J Chem Inf Model. 2019 Mar 25;59(3):1005-1016. doi: 10.1021/acs.jcim.8b00671. Epub 2019 Jan 11.
Deep learning has drawn significant attention in different areas including drug discovery. It has been proposed that it could outperform other machine learning algorithms, especially with big data sets. In the field of pharmaceutical industry, machine learning models are built to understand quantitative structure-activity relationships (QSARs) and predict molecular activities, including absorption, distribution, metabolism, and excretion (ADME) properties, using only molecular structures. Previous reports have demonstrated the advantages of using deep neural networks (DNNs) for QSAR modeling. One of the challenges while building DNN models is identifying the hyperparameters that lead to better generalization of the models. In this study, we investigated several tunable hyperparameters of deep neural network models on 24 industrial ADME data sets. We analyzed the sensitivity and influence of five different hyperparameters including the learning rate, weight decay for L2 regularization, dropout rate, activation function, and the use of batch normalization. This paper focuses on strategies and practices for DNN model building. Further, the optimized model for each data set was built and compared with the benchmark models used in production. Based on our benchmarking results, we propose several practices for building DNN QSAR models.

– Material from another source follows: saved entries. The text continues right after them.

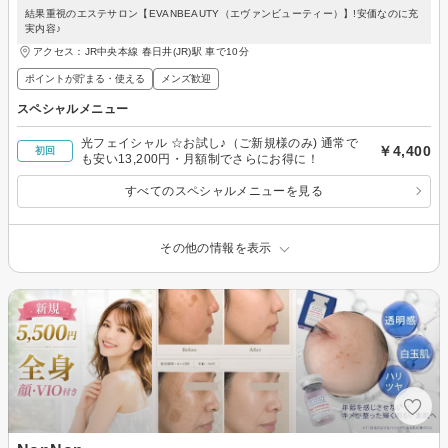
結果重視のエステサロン【EVANBEAUTY（エヴァンビューティー）】!安価なのに充
実内容♪
アクセス：JR中央本線 春日井(JR)駅 車で10分
ポイントが貯まる・使える
メンズ歓迎
スペシャルメニュー
光フェイシャル ☆お試し♪（ご新規様のみ) 通常で
￥4,400
初回
も安い13,200円・月額制でさらにお得に！
すべてのスペシャルメニューを見る
その他の情報を表示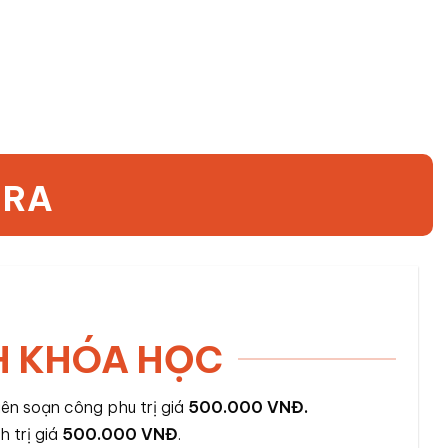
 RA
H KHÓA HỌC
iên soạn công phu trị giá
500.000 VNĐ.
 trị giá
500.000 VNĐ
.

深度学习在包括药物发现在内的不同领域引起了广泛关注。有人提出,它可以胜过其他机器学习算法,尤其是在大数据集方面。在制药行业,机器学习模型被用来理解定量构效关系(QSAR),并仅使用分子结构来预测分子活性,包括吸收、分布、代谢和排泄(ADME)性质。以前的报告已经证明了使用深度神经网络(DNN)进行 QSAR 建模的优势。在构建 DNN 模型时面临的挑战之一是确定导致模型更好泛化的超参数。在这项研究中,我们研究了 24 个工业 ADME 数据集上的几种可调整超参数的深度神经网络模型。我们分析了五个不同超参数的敏感性和影响,包括学习率、L2 正则化的权重衰减、辍学率、激活函数以及批量归一化的使用。本文重点介绍 DNN 模型构建的策略和实践。此外,为每个数据集构建了优化模型,并与生产中使用的基准模型进行了比较。基于我们的基准测试结果,我们提出了构建 DNN QSAR 模型的一些实践。